Müminûn  Suresi 77. Ayet Meali

  • حَتَّىٰٓ
  • إِذَا
  • فَتَحْنَا
  • عَلَيْهِم
  • بَابًا
  • ذَا
  • عَذَابٍ
  • شَدِيدٍ
  • إِذَا
  • هُمْ
  • فِيهِ
  • مُبْلِسُونَ
  • Diyanet İşleri Başkanlığı: Sonunda onlara şiddetli bir azap kapısı açtığımızda bir de bakarsın onun içinde ümitsizliğe düşüvereceklerdir.
  • Diyanet Vakfı: En nihayet üzerlerine, azabı çok şiddetli bir kapı açtığımız zaman, bir de bakarsın ki onlar orada şaşkın ve ümitsiz kalmışlardır!
  • Elmalılı Hamdi Yazır (Sadeleştirilmiş): Sonunda üzerlerine çetin azaplı bir kapı açtığımızda birden onun içinde ümitsizliğe düşeceklerdir.
  • Elmalılı Hamdi Yazır: Nihayet üzerlerine, azabı çok şiddetli bir kapı açtığımız zaman, bir de bakarsın ki onlar orada şaşkın ve ümitsiz kalmışlardır!
  • Ali Fikri Yavuz: Nihayet üzerlerine çok şiddetli bir azab kapısı açtığımız zaman da, onun içinde ümitsizliğe düşeceklerdir.
  • Elmalılı Hamdi Yazır (Orijinal): Nihayet üzerlerine şedid azâblı bir kapı açtığımız vakıt da onun içinde ye´se düşüvereceklerdir
  • Fizilal-il Kuran: Ama ağır bir azabın kapısını yüzlerine açtığımızda kurtuluş ümitlerini yitirerek ne yapacaklarını şaşırırlar.
  • Hasan Basri Çantay: Nihayet üzerlerine azâbı çetin bir kapı açdığımız vakit (görürsün ki) onlar bunun içinde ümidsizlikle dönüb kalmışlardır.

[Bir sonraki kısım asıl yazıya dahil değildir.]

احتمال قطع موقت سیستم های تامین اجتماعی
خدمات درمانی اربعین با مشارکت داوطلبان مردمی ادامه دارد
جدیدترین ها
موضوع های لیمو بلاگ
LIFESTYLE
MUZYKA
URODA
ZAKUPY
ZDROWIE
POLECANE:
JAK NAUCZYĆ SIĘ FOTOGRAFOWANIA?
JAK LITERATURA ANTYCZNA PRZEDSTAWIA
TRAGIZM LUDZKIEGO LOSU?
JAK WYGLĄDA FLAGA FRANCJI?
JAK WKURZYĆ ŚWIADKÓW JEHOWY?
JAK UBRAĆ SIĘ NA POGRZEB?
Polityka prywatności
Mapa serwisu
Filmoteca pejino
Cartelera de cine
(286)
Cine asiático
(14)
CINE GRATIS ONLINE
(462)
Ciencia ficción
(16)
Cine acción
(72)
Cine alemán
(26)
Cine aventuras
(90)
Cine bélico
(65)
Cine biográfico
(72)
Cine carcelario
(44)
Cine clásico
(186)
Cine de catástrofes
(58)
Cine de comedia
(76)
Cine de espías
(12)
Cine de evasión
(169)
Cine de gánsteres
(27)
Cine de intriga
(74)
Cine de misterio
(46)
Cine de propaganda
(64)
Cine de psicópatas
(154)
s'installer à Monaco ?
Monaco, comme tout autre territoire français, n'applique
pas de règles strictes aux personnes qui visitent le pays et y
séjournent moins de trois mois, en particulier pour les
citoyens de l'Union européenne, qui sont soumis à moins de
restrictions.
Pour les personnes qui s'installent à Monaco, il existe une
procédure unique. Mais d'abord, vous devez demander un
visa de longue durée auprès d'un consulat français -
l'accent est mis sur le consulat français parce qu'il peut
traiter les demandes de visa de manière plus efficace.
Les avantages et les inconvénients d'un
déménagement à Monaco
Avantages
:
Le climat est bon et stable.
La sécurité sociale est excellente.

  • İbni Kesir: Sonunda onlara şiddetli bir azab kapısı açtığımızda şaşkına dönüp ümitsiz kalıverdiler
  • Ömer Nasuhi Bilmen: Nihâyet onların üzerine bir şiddetli azapkarîn kapı açtığımız vakit de onlar onun içinde ye´se düşmüş mütehayyir kimselerdir.
  • Tefhim-ul Kuran: Sonunda, üzerlerine azabı şiddetli olan bir kapı açtığımızda, onlar bunun içinde şaşkına dönüp umutlarını kaybettiler.